In the following section we will concentrate on cultural relativism, in order to introduce the term before proceeding to the discussion surrounding cultural relativism and universal human rights.

The term cultural relativism refers to the belief that different cultures are characterized by differing principles of morality, belief systems, and practices and can therefore not be fully understood from an outside point of view. It is the belief that different cultures cannot – and should not – be compared or paralleled to each other as they build on differing value systems and thus have no common frame of reference. In this sense, a culture’s beliefs are valid and meaningful relative to those within this particular culture and should therefore not be attempted translated into one’s own socially constructed value system (Edgar & Sedgwick, 2008: 78-79). A central notion within this principle is that no culture or cultural practices should be perceived as inferior or superior to other cultures, rather all cultures should be regarded as being of equal relevance. It is a common belief that cultural relativists in general aim to increase focus on the more marginalized cultures even though that is not necessarily the case (Edgar & Sedgwick, 2008: 80).

3.3 Universality of Human Rights Versus Cultural Relativism

On the subject of international human rights law, a central theoretical debate remains the so-called ‘Universalism-Cultural Relativism’ problem. The assumption is that universal human rights depend on the existence of fundamental principles of justice transcending society, culture, and politics, and in this sense, the concept of universally binding human rights is not compatible with that of cultural relativism. The debate focuses on the contradictory nature of the two concepts, as it is assumed that to uphold cultural relativity is to reject the legitimacy of universal human rights and vice versa (Binder, 1999: 211).

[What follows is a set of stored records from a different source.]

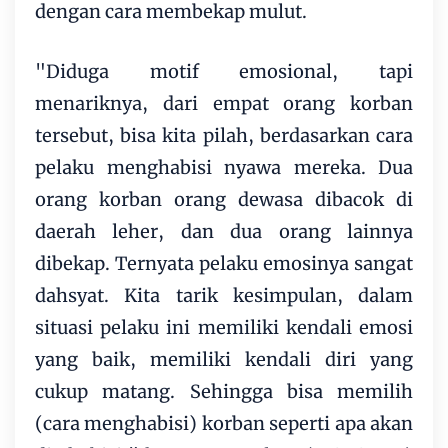
dengan cara membekap mulut.
"Diduga motif emosional, tapi
menariknya, dari empat orang korban
tersebut, bisa kita pilah, berdasarkan cara
pelaku menghabisi nyawa mereka. Dua
orang korban orang dewasa dibacok di
daerah leher, dan dua orang lainnya
dibekap. Ternyata pelaku emosinya sangat
dahsyat. Kita tarik kesimpulan, dalam
situasi pelaku ini memiliki kendali emosi
yang baik, memiliki kendali diri yang
cukup matang. Sehingga bisa memilih
(cara menghabisi) korban seperti apa akan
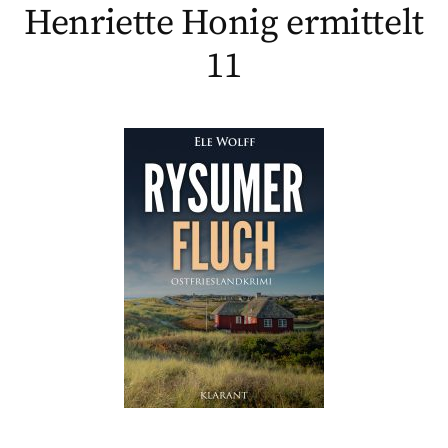
Henriette Honig ermittelt
11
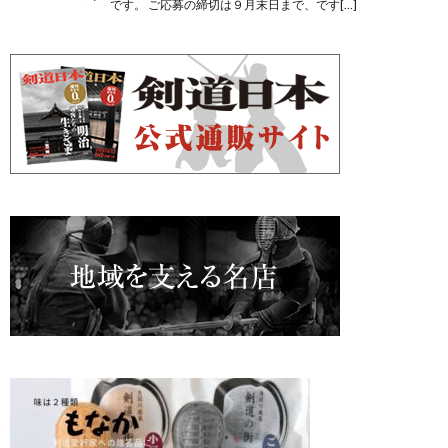
です。 ご応募の締切は９月末日まで、です[…]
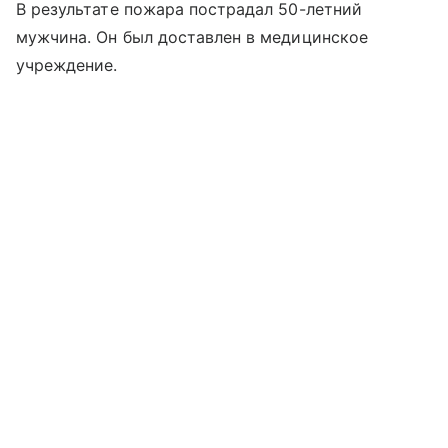
В результате пожара пострадал 50-летний
мужчина. Он был доставлен в медицинское
учреждение.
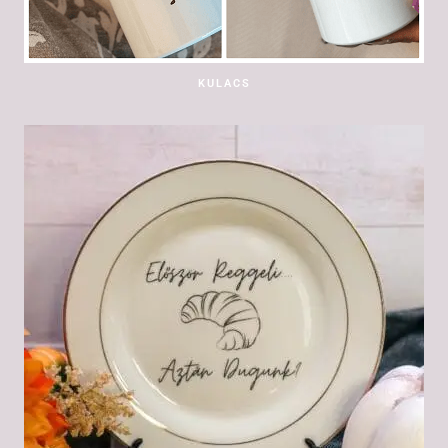
KULACS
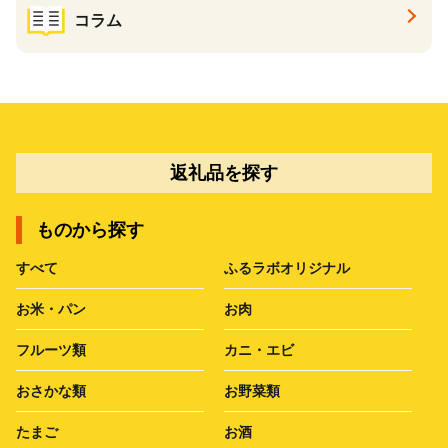
コラム
返礼品を探す
ものから探す
すべて
ふるラボオリジナル
お米・パン
お肉
フルーツ類
カニ・エビ
おさかな類
お野菜類
たまご
お酒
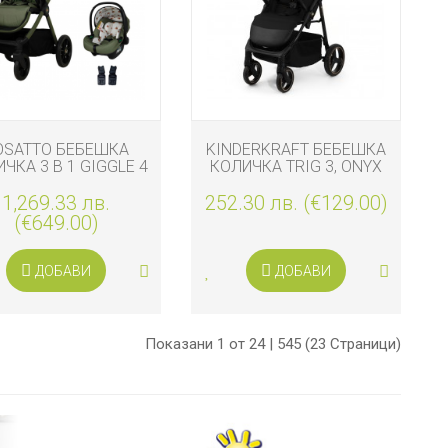
OSATTO БЕБЕШКА
KINDERKRAFT БЕБЕШКА
ЧКА 3 В 1 GIGGLE 4
КОЛИЧКА TRIG 3, ONYX
HOGLET
BLACK
1,269.33 лв.
252.30 лв. (€129.00)
(€649.00)
ДОБАВИ
ДОБАВИ
Показани 1 от 24 | 545 (23 Страници)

According to works of traditional theorists such as Locke (1689), Wolff (1749), and Vattel (1758) all persons hold inherent rights regardless of their citizenship, culture, or nationality. These universal rights of the people should be prioritized over political and social institutions and were thought to be a precondition for a legitimate sovereign state. In this sense, an international law on human rights, and enforcement of such, would not violate the principle of state sovereignty and nonintervention, as state sovereignty would only be guaranteed by respecting human rights. Some would even argue that state sovereignty derives from natural rights being internationally protected as opposed to the other way around; a view in overall accordance with the Lockean perspective (Binder, 1999: 212). If this is the case then individuals, rather than states, have the ultimate authority in the context of international law, and as a result, human rights advocates have implied that moral absolutes transcending society and culture do exist. This assumption essentially constitutes the origin of the ‘Universalism-Cultural Relativity’ debate (Binder, 1999: 213).

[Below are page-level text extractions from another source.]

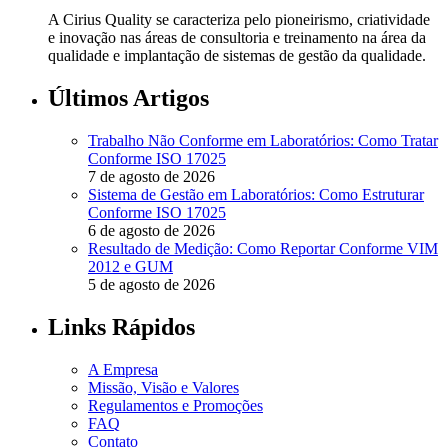
A Cirius Quality se caracteriza pelo pioneirismo, criatividade
e inovação nas áreas de consultoria e treinamento na área da
qualidade e implantação de sistemas de gestão da qualidade.
Últimos Artigos
Trabalho Não Conforme em Laboratórios: Como Tratar
Conforme ISO 17025
7 de agosto de 2026
Sistema de Gestão em Laboratórios: Como Estruturar
Conforme ISO 17025
6 de agosto de 2026
Resultado de Medição: Como Reportar Conforme VIM
2012 e GUM
5 de agosto de 2026
Links Rápidos
A Empresa
Missão, Visão e Valores
Regulamentos e Promoções
FAQ
Contato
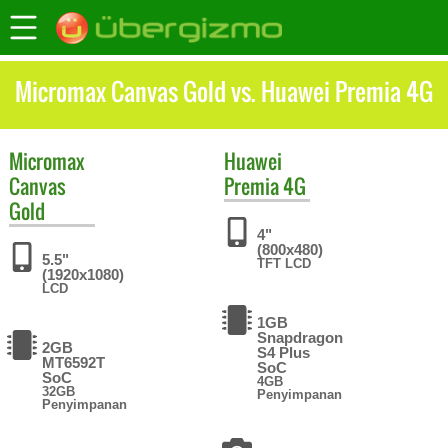
Micromax Canvas Gold vs. Huawei Premia 4G
Micromax
Huawei
Canvas
Premia 4G
Gold
4"
(800x480)
5.5"
TFT LCD
(1920x1080)
LCD
1GB
Snapdragon
2GB
S4 Plus
MT6592T
SoC
SoC
4GB
32GB
Penyimpanan
Penyimpanan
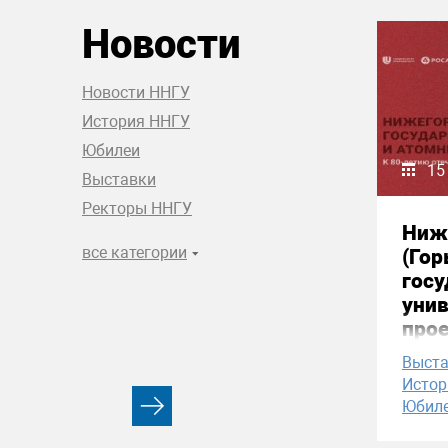
Новости
Новости ННГУ
История ННГУ
Юбилеи
15
Выставки
Ректоры ННГУ
Ниж
все категории
(Гор
гос
уни
про
Выст
Истор
Юбил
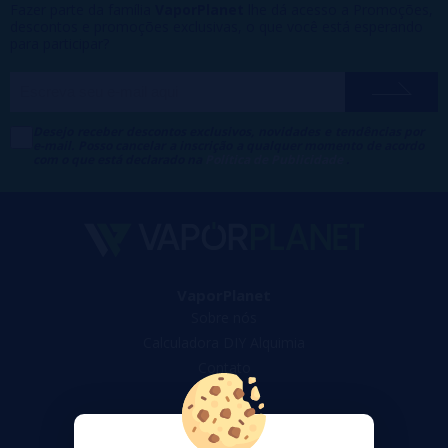
Fazer parte da família
VaporPlanet
lhe dá acesso a Promoções,
descontos e promoções exclusivas, o que você está esperando
para participar?
Desejo receber descontos exclusivos, novidades e tendências por
e-mail. Posso cancelar a inscrição a qualquer momento de acordo
com o que está declarado na
Política de Publicidade
.
VaporPlanet
Sobre nós
Calculadora DIY Alquimia
Contato
Suporte ao cliente
Envio e devoluções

The debate was thus founded on the criticism of universal human rights, based on claims of Western bias within international human rights law – such as the UDHR and the International Covenant on Civil and Political Rights (ICCPR) adopted in 1966. These devices reflect a liberal individualism, which is characteristic to the West, and prioritize this over social and economic needs which might be of more importance to developing nations. They also fail to include other features such as social membership and respect for nature, which are emphasized in several non-Western cultures (Binder, 1999: 213-214). Cultural relativists built this criticism on a more fundamental note, namely the argument that there can be no rights completely separated from culture and society. This argument is supported by the notion that rights derive from values, which are determined and developed by human beings, and thus socially constructed. In this sense, they are products of human beings, shaped by social and historical contexts and would not exist apart from human society or culture. As human rights are socially constructed, and not determined by any source of authority superior to state sovereignty, any belief about rights would have to be culturally relative and therefore, no universal set of human rights or values can exist without valuing one culture over another (Binder 1999: 214).

Universalists – or advocates of international human rights law – often reply to this with a critique of cultural relativism, stating that the concept is self-contradictory in itself. They argue that cultural relativists generally emphasize certain principles such as equal significance and worth of all cultures or equal rights of the people to participate in international law making. These are treated as universally valid values, much like the points of human rights law, and therefore universalists argue that cultural relativists do favor certain values over other, implying that some cultures must also be superior to other – hence the claim of self-contradiction. By deeming certain values better than others, cultures employing such ‘good’ values must be better than those devoted to ‘bad’ values, meaning that all cultures cannot be of equal value. Neglecting to value certain principles over others would turn cultural relativism into cultural nihilism; somewhat stating that social democracy is a system of governance equal to that of Nazism, for example (Binder, 1999: 214-215).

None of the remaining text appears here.